▶ _Task item_: Take the data below and copy exactly the lines starting at the one with "Zeilboot (892, 1138)" and finishing at the one with "Walstroom (640, 1202)", both included.

▶ _Data provided_:
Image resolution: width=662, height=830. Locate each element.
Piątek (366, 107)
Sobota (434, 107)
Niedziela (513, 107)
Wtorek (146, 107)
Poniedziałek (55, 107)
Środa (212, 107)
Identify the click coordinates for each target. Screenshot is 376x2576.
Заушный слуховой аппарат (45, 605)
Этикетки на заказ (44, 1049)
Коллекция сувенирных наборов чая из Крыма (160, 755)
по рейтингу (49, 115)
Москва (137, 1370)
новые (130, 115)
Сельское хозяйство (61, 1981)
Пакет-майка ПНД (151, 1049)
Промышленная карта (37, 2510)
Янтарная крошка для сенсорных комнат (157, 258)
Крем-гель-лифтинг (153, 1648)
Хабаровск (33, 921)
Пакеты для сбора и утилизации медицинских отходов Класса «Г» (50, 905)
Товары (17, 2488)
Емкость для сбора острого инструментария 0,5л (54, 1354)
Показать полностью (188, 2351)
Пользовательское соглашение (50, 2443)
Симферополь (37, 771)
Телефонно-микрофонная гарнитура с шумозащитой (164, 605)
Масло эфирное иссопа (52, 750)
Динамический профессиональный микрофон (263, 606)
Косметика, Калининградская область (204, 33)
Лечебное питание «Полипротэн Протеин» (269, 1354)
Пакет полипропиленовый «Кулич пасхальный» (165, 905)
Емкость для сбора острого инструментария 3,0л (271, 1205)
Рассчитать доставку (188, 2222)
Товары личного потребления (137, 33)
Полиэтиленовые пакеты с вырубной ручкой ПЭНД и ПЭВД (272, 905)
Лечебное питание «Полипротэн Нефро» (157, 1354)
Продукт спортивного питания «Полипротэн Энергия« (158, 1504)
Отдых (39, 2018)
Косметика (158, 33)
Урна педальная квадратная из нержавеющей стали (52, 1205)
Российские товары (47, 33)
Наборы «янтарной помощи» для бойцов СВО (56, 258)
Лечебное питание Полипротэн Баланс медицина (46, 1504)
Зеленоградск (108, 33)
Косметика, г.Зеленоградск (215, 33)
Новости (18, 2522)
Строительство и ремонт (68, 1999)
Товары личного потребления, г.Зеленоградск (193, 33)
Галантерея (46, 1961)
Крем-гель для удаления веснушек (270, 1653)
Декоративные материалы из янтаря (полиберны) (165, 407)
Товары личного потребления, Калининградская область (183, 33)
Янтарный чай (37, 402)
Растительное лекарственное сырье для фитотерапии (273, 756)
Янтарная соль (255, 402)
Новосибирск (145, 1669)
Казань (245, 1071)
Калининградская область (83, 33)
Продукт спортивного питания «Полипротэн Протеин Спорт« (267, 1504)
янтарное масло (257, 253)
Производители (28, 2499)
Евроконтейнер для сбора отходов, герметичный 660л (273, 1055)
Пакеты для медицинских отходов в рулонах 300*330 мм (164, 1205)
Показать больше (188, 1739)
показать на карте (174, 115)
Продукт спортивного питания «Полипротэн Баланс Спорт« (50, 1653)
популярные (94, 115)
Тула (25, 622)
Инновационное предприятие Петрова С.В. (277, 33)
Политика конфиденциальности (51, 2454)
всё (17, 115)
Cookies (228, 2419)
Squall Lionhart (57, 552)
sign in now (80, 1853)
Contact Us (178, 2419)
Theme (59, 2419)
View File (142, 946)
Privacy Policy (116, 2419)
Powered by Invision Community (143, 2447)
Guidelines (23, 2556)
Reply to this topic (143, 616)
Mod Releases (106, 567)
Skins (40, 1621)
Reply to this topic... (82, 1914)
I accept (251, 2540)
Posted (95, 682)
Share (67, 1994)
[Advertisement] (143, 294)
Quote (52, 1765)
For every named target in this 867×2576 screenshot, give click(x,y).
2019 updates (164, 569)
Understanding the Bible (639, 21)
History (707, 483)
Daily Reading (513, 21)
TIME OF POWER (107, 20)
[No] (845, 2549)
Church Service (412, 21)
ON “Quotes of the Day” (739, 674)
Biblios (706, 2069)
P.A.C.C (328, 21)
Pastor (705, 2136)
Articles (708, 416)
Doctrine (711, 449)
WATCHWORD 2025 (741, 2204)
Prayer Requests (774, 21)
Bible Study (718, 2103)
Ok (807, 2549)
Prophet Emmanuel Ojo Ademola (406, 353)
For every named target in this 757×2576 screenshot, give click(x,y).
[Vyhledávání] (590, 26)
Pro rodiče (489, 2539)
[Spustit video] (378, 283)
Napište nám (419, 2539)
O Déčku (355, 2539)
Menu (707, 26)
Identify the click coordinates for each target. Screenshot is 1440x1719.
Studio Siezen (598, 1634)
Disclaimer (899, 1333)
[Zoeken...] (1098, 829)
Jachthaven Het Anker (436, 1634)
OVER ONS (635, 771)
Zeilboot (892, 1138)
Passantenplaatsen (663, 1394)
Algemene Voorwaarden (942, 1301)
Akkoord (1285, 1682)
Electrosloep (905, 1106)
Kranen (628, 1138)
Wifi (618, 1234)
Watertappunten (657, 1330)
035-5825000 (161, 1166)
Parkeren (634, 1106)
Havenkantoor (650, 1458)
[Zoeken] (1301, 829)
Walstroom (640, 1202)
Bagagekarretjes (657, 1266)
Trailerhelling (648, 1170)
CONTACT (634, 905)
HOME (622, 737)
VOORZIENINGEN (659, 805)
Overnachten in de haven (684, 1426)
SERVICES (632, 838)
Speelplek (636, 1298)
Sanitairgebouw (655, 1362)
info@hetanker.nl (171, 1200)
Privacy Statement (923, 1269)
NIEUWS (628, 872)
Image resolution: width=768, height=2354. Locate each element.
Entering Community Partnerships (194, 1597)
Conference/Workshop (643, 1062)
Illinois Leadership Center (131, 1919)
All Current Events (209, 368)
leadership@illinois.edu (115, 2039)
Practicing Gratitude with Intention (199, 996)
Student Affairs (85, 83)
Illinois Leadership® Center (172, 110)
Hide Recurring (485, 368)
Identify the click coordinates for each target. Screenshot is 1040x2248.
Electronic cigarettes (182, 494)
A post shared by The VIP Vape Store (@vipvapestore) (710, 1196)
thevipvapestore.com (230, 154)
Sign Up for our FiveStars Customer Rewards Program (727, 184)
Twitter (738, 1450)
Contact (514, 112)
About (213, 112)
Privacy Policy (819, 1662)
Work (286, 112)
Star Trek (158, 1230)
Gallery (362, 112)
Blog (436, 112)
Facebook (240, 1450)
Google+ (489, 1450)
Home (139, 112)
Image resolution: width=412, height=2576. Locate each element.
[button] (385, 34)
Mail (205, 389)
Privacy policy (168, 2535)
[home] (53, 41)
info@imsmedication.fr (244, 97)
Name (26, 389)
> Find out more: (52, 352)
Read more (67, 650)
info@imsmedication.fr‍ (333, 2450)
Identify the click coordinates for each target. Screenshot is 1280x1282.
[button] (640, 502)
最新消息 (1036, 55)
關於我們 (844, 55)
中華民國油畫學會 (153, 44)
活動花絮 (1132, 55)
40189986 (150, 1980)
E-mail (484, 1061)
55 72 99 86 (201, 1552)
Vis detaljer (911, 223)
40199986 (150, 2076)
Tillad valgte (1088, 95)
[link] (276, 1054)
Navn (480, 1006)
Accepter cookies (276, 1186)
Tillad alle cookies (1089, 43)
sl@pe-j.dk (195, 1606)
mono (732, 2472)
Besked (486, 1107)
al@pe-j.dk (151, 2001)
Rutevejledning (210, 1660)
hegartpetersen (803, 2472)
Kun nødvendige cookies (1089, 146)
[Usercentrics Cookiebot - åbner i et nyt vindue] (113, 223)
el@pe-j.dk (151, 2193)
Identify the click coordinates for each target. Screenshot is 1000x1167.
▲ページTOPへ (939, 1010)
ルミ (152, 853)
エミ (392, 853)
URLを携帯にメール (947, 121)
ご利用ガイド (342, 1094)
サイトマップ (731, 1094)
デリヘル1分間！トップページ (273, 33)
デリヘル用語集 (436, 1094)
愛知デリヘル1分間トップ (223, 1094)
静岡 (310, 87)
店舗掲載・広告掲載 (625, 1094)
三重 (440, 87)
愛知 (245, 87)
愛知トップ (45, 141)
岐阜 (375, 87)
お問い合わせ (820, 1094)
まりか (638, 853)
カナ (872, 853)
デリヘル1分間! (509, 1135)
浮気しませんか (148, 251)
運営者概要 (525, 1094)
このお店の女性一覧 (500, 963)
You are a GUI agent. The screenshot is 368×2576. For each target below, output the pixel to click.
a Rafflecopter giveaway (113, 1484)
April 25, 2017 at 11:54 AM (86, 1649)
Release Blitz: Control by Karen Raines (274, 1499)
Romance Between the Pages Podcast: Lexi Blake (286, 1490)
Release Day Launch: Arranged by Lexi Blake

▶ _Answer to this task_:
Zeilboot (892, 1138)
Passantenplaatsen (663, 1394)
Algemene Voorwaarden (942, 1301)
Akkoord (1285, 1682)
Electrosloep (905, 1106)
Kranen (628, 1138)
Wifi (618, 1234)
Watertappunten (657, 1330)
035-5825000 (161, 1166)
Parkeren (634, 1106)
Havenkantoor (650, 1458)
[Zoeken] (1301, 829)
Walstroom (640, 1202)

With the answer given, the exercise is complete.